Requirement:
Leave the pictures out, and transcribe the material below exactly from the line with "Zeitpunkt zu ändern" to the line with "et iconique que", both lines included.

====

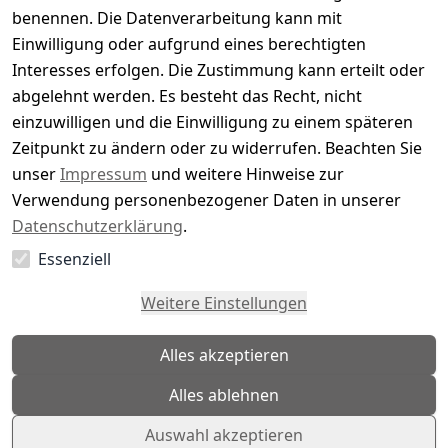
benennen. Die Datenverarbeitung kann mit
129,95 €
Einwilligung oder aufgrund eines berechtigten
99,95 €
*
Interesses erfolgen. Die Zustimmung kann erteilt oder
Hinzufügen
abgelehnt werden. Es besteht das Recht, nicht
einzuwilligen und die Einwilligung zu einem späteren
-30%
Camel Active 409401-6W37 - Herren
Zeitpunkt zu ändern oder zu widerrufen. Beachten Sie
Sweatjacke
unser
Impressum
und weitere Hinweise zur
Modische Herren Sweatjacke von Camel Active
Verwendung personenbezogener Daten in unserer
99,95 €
Datenschutzerklärung
.
ab
69,95 €
*
Essenziell
Optionen anzeigen
Weitere Einstellungen
*
inkl. ges. MwSt
zzgl.
Versandkosten
Alles akzeptieren
1
2
Alles ablehnen
Auswahl akzeptieren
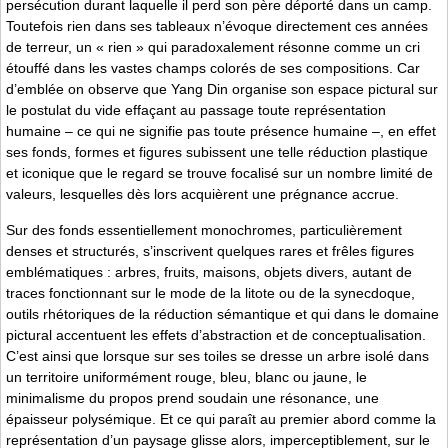
persécution durant laquelle il perd son père déporté dans un camp.
Toutefois rien dans ses tableaux n’évoque directement ces années
de terreur, un « rien » qui paradoxalement résonne comme un cri
étouffé dans les vastes champs colorés de ses compositions. Car
d’emblée on observe que Yang Din organise son espace pictural sur
le postulat du vide effaçant au passage toute représentation
humaine – ce qui ne signifie pas toute présence humaine –, en effet
ses fonds, formes et figures subissent une telle réduction plastique
et iconique que le regard se trouve focalisé sur un nombre limité de
valeurs, lesquelles dès lors acquièrent une prégnance accrue.
Sur des fonds essentiellement monochromes, particulièrement
denses et structurés, s’inscrivent quelques rares et frêles figures
emblématiques : arbres, fruits, maisons, objets divers, autant de
traces fonctionnant sur le mode de la litote ou de la synecdoque,
outils rhétoriques de la réduction sémantique et qui dans le domaine
pictural accentuent les effets d’abstraction et de conceptualisation.
C’est ainsi que lorsque sur ses toiles se dresse un arbre isolé dans
un territoire uniformément rouge, bleu, blanc ou jaune, le
minimalisme du propos prend soudain une résonance, une
épaisseur polysémique. Et ce qui paraît au premier abord comme la
représentation d’un paysage glisse alors, imperceptiblement, sur le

====

Solution for this exercise:
Zeitpunkt zu ändern oder zu widerrufen. Beachten Sie
Sweatjacke
unser
Impressum
und weitere Hinweise zur
Modische Herren Sweatjacke von Camel Active
Verwendung personenbezogener Daten in unserer
99,95 €
Datenschutzerklärung
.
ab
69,95 €
*
Essenziell
Optionen anzeigen
Weitere Einstellungen
*
inkl. ges. MwSt
zzgl.
Versandkosten
Alles akzeptieren
1
2
Alles ablehnen
Auswahl akzeptieren
persécution durant laquelle il perd son père déporté dans un camp.
Toutefois rien dans ses tableaux n’évoque directement ces années
de terreur, un « rien » qui paradoxalement résonne comme un cri
étouffé dans les vastes champs colorés de ses compositions. Car
d’emblée on observe que Yang Din organise son espace pictural sur
le postulat du vide effaçant au passage toute représentation
humaine – ce qui ne signifie pas toute présence humaine –, en effet
ses fonds, formes et figures subissent une telle réduction plastique
et iconique que le regard se trouve focalisé sur un nombre limité de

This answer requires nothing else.